» **What is expected**: If a line in the entries below contains "name", copy it.

--- Recorded data ---

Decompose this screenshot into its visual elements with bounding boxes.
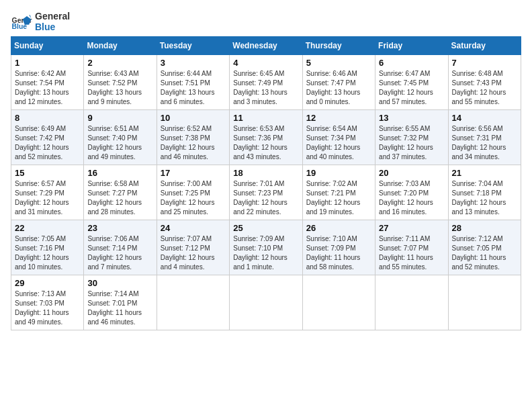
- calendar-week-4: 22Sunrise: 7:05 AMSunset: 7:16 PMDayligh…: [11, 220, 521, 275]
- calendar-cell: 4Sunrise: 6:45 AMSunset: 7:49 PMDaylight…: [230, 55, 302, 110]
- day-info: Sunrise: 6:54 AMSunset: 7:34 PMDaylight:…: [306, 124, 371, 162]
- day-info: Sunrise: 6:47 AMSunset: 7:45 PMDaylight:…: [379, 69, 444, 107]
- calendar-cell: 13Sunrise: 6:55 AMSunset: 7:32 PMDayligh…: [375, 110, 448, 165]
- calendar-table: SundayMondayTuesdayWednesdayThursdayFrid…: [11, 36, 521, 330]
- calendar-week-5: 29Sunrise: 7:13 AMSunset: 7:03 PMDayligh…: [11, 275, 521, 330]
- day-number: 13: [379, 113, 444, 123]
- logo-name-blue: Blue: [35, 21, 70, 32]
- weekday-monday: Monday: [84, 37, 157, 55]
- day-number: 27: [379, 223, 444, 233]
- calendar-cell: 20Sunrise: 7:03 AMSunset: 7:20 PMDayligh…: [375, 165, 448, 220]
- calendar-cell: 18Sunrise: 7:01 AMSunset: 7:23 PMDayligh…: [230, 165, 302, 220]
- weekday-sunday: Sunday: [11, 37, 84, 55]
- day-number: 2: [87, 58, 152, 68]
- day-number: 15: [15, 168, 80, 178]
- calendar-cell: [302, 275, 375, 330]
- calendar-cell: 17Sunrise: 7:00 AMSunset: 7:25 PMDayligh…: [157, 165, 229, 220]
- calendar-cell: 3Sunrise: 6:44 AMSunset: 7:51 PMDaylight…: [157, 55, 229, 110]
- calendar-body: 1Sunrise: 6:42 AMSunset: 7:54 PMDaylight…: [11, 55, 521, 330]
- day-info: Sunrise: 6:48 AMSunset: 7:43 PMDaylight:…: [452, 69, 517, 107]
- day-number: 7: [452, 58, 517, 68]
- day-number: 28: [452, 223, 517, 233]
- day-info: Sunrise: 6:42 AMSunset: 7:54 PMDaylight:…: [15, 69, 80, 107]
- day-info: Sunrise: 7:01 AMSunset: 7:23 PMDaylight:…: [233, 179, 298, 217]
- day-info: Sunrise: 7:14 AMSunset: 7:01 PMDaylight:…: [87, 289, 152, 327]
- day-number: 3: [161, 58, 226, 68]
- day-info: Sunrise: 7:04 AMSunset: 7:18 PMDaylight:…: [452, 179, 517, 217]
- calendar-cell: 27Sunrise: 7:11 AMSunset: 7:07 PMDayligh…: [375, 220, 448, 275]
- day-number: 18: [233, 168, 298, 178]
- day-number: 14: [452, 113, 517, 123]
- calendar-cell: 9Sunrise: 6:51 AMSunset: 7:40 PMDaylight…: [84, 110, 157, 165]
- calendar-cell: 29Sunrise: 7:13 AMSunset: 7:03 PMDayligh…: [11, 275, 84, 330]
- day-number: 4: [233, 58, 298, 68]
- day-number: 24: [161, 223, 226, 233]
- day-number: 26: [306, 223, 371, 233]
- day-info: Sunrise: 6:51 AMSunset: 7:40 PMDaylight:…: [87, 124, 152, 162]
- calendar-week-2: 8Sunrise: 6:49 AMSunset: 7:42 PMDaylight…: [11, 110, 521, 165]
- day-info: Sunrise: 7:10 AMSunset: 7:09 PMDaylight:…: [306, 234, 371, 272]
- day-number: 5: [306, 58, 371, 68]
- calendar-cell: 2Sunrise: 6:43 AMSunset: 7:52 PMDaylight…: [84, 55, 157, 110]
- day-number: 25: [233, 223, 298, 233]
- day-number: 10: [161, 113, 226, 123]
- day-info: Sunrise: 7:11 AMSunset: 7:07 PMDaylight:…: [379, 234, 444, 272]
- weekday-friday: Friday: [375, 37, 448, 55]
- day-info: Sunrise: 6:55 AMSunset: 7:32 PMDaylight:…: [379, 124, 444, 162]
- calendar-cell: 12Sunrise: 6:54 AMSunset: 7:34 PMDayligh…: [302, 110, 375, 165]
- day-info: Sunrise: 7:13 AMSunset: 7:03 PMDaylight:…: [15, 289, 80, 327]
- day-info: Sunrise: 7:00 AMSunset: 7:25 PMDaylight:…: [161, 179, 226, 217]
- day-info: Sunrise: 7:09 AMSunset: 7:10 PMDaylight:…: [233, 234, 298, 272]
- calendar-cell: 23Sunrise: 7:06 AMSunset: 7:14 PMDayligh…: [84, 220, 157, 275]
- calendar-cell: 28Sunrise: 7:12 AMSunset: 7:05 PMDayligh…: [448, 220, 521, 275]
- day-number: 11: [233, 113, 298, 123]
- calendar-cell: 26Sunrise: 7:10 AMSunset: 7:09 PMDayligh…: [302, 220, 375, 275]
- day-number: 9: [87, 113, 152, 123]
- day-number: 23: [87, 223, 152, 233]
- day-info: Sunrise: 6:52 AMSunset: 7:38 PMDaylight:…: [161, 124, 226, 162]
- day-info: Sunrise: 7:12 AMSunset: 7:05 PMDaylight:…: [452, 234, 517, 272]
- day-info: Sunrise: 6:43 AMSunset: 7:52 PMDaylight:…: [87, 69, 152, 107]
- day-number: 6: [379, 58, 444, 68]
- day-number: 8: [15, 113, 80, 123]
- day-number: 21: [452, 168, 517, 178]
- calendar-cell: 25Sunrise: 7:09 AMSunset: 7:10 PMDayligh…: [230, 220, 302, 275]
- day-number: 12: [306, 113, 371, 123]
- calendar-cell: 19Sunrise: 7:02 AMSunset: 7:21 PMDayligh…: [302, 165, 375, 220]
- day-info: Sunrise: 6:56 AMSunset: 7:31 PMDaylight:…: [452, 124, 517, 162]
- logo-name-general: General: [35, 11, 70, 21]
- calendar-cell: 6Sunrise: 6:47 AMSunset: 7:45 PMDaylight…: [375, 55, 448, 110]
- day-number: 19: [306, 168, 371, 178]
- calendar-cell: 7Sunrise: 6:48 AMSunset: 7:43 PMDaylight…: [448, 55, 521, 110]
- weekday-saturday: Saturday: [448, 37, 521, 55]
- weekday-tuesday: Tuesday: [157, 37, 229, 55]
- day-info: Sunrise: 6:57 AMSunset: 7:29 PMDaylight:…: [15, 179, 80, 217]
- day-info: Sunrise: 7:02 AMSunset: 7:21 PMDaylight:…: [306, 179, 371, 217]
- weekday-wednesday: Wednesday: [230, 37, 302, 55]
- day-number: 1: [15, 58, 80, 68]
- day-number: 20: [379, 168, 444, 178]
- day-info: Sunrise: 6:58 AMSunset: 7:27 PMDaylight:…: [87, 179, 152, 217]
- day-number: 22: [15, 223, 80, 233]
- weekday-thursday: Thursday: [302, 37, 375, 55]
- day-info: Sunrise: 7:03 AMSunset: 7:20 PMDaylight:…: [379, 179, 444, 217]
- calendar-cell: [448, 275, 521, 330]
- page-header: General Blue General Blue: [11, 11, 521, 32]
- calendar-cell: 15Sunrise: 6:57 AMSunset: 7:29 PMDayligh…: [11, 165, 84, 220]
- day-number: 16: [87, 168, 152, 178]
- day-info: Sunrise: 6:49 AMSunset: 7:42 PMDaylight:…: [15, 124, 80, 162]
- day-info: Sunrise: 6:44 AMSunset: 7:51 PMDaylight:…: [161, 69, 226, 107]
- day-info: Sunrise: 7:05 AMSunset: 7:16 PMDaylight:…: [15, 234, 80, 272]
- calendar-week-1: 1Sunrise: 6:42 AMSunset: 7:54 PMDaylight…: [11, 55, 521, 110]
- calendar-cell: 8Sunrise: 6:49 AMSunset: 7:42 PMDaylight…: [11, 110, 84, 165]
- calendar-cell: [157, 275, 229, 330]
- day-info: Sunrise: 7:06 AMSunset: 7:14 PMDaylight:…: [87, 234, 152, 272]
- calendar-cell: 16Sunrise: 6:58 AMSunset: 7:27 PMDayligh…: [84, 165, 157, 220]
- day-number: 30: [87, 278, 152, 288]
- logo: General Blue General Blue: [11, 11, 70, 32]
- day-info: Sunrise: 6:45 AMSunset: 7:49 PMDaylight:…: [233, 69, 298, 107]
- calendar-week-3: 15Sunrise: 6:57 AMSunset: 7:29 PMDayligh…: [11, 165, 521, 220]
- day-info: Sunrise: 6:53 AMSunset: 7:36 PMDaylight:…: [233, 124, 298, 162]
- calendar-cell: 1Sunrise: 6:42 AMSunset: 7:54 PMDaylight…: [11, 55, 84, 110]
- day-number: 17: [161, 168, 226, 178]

---

» **Written response**:
- logo-name-blue: Blue: [35, 21, 70, 32]
- logo-name-general: General: [35, 11, 70, 21]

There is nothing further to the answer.